In our view, the key to investing in the long-term secular themes driving tech and innovation is to look beyond the hype and the news flows. We cannot stress enough the need to dig deeper into fundamentals and understand “the trends beyond the trends” that can sustain growth for the long term. We think investors need the depth and breadth of research to harness the opportunities innovation creates beyond the traditional “innovative” sectors.
Tech progress has marched on through the pandemic, trade wars, and economic cycles. This pervasive innovation continues to disrupt industries and drive growth while, in our view, making the world a safer, more efficient, increasingly equitable, and overall better place. We believe the question should not be “Have we missed it?,” but rather “What’s next in innovation?” and “How do we capture that growth?.”

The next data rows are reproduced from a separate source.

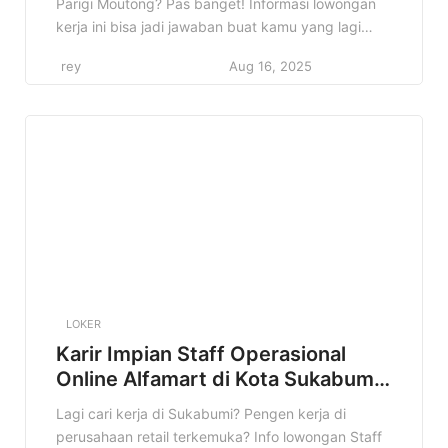
Parigi Moutong? Pas banget! Informasi lowongan
kerja ini bisa jadi jawaban buat kamu yang lagi
semangat cari peluang karir. Di artikel ini, kita
rey
Aug 16, 2025
bakal bahas tuntas semua detail tentang lowongan
Helper Alfamart di Parigi Moutong. Mulai dari profil
perusahaan, kualifikasi yang dibutuhkan, sampai
cara melamarnya. Jadi, simak […]
LOKER
Karir Impian Staff Operasional
Online Alfamart di Kota Sukabumi
Terbaru
Lagi cari kerja di Sukabumi? Pengen kerja di
perusahaan retail terkemuka? Info lowongan Staff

1Sources: Company reports, Wellington Management. Data as of 31 December 2020. | 2International Energy Agency, 2021. | 3Source: STiR Coffee and Tea International, September 2018. | 4Sources: IHS, Deloitte Analysis. | 5Source: McKinsey & Company, “Notes from the AI Frontier,” 2018. | 6Source: eMarketer, March 2021. Penetration in online grocery is defined as consumers who have used it at least one time, meaning there is even more potential for growth within the existing market. | 7Source: Pandaily, “Why is the Community Group Buying Model Surging in China?,” December 2020.